Tatapan Riyu diam di mata Regina.
Belum sempat Regina berterima kasih, Riyu sudah berlalu menuju pintu di sebelahnya. Regina melangkah ke luar dan mengatakan, "terima kasih."
Entah suaranya terdengar atau tidak karena pintu Riyu sudah tertutup. Wanita mabuk itu benar, jika Riyu seperti bongkahan es besar.
Regina melihat kardus di tangan. "Dari mana dia tahu ini milikku?"
Regina kembali masuk ke apartemennya. Menaruh kardus di atas sofa untuk membongkarnya besok saja. Ia mengambil cangkir untuk membuat teh hangat, cuaca di luar semakin dingin.
Saat sedang sibuk dengan teko air panas, sebuah suara menghentikan gerak Regina. Tubuhnya kaku, ia memasang telinga, ingin memastikan sekali lagi suara itu benar ada.
Lalu suara itu terdengar kembali. Berasal dari lemari bawah wastafel cuci piring. Barang-barang di dalamnya bergesekan satu sama lain. Menimbulkan suara berisik semakin nyaring. Regina langsung berlari ke ruang tamu.
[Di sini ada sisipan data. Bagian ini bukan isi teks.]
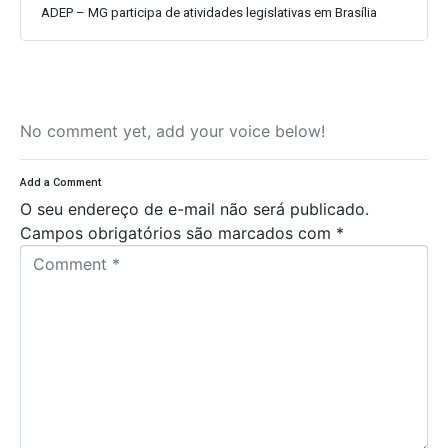
ADEP – MG participa de atividades legislativas em Brasília
No comment yet, add your voice below!
Add a Comment
O seu endereço de e-mail não será publicado.
Campos obrigatórios são marcados com
*
C
o
m
m
e
n
t
*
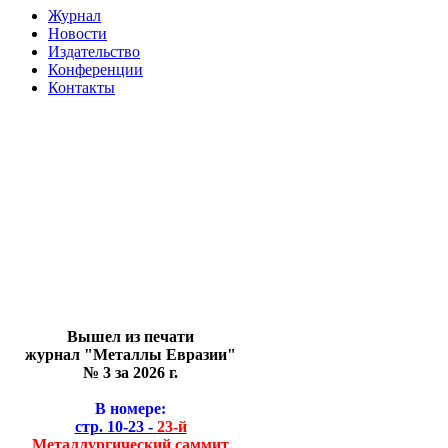
Журнал
Новости
Издательство
Конференции
Контакты
Вышел из печати
журнал "Металлы Евразии"
№ 3 за 2026 г.
В номере:
стр. 10-23 -
23-й
Металлургический саммит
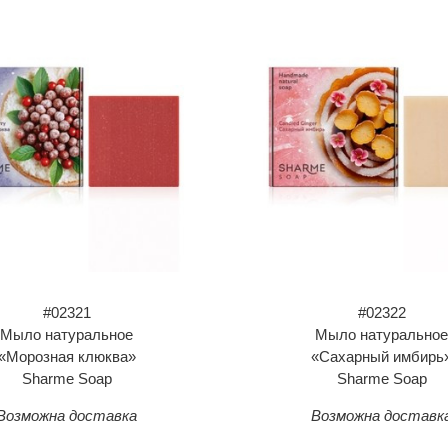
#02321
#02322
Мыло натуральное
Мыло натуральное
«Морозная клюква»
«Сахарный имбирь
Sharme Soap
Sharme Soap
Возможна доставка
Возможна доставк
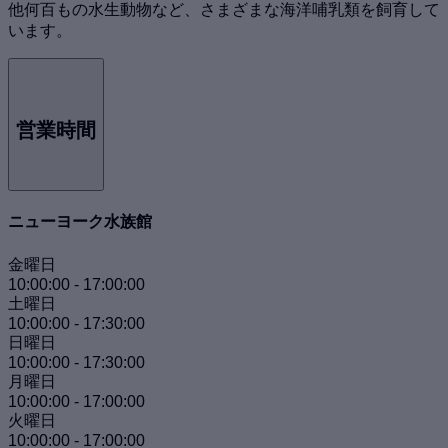
他何百もの水生動物など、さまざまな海洋哺乳類を飼育して
います。
営業時間
ニューヨーク水族館
金曜日
10:00:00
-
17:00:00
土曜日
10:00:00
-
17:30:00
日曜日
10:00:00
-
17:30:00
月曜日
10:00:00
-
17:00:00
火曜日
10:00:00
-
17:00:00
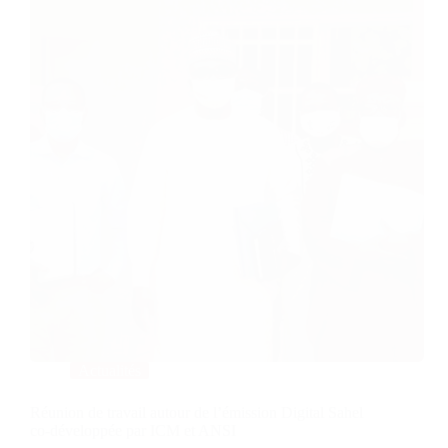
Actualités
Réunion de travail autour de l’émission Digital Sahel
co-développée par ICM et ANSI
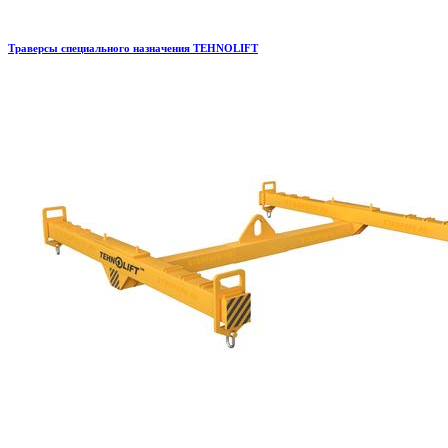
Траверсы специального назначения TEHNOLIFT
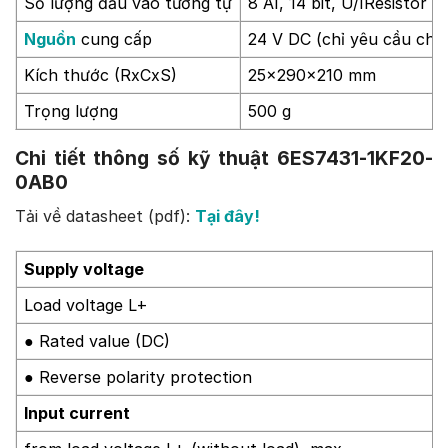
Số lượng đầu vào tương tự
8 AI, 14 bit, U/IResistor 8
Nguồn
cung cấp
24 V DC (chỉ yêu cầu cho
Kích thước (RxCxS)
25x290x210 mm
Trọng lượng
500 g
Chi tiết thông số kỹ thuật 6ES7431-1KF20-
0AB0
Tải về datasheet (pdf):
Tại đây!
Supply voltage
Load voltage L+
● Rated value (DC)
● Reverse polarity protection
Input current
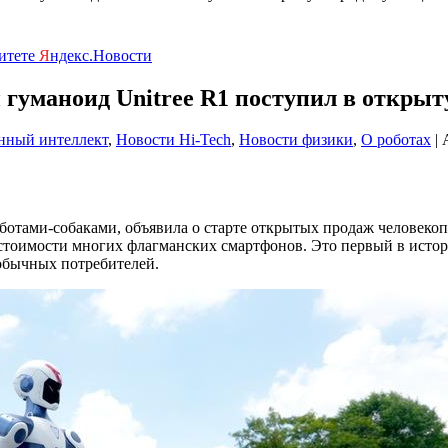
ритете
Я
ндекс.Новости
гуманоид Unitree R1 поступил в открыт
нный интеллект
,
Новости Hi-Tech
,
Новости физики
,
О роботах
| 
оботами-собаками, объявила о старте открытых продаж человекоп
 стоимости многих флагманских смартфонов. Это первый в истор
 обычных потребителей.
Jika di rumah ibunya, akan datang orang lain yang berurusan dengan suara itu. Tangan Regina mencengkram pinggiran sofa. Tapi saat ini hanya ada Regina. Ia baru saja bertekad soal mandiri, dan tidak takut akan suara di malam hari.
Ingin membuktikan jika dirinya bisa hidup sendirian adalah alasan yang membuat Regina melangkah lagi ke dapur. Napasnya tertahan saat mendekati lemari. Mengumpulkan keberanian untuk membukanya dengan ujung jari.
Namun di saat suara itu kembali terdengar, pertahanan regina langsung hancur dengan berteriak. Ia berlari ke luar. tidak tahu harus bagaimana, tapi yang dilakukannya adalah menggedor pintu di sebelah apartemennya.
"Cassandra... Sandra..." Regina berpeluh takut. "Aku butuh bantuanmu."
Pintu terbuka, bukan Cassandra melainkan Riyu. "Maaf aku tidak bermaksud mengganggu kalian. Bolehkan aku bertemu Cassandra?"
Riyu diam saja mendengarkan racau ketakutan Regina. Ia malah bersikap santai dengan menyandarkan bahunya pada pintu. Ia lalu melihat ke dalam apartemen dan mengembalikan tatapan pada Regina
"Aku memiliki sedikit masalah. Ada sesuatu di lemari dapurku. Aku rasa itu tikus."
"Maaf, aku mengganggu kalian." Sambungnya lagi, tapi ini benar-benar darurat membayangkan jika tikus itu berkeliaran saat ia tidur dan mungkin akan mengerayangi kaki. Regina kegelian hanya dengan membayangkan itu.
Riyu menutup pintu dengan dirinya berada di luar. Tanpa suara menuju pintu apartemen Regina.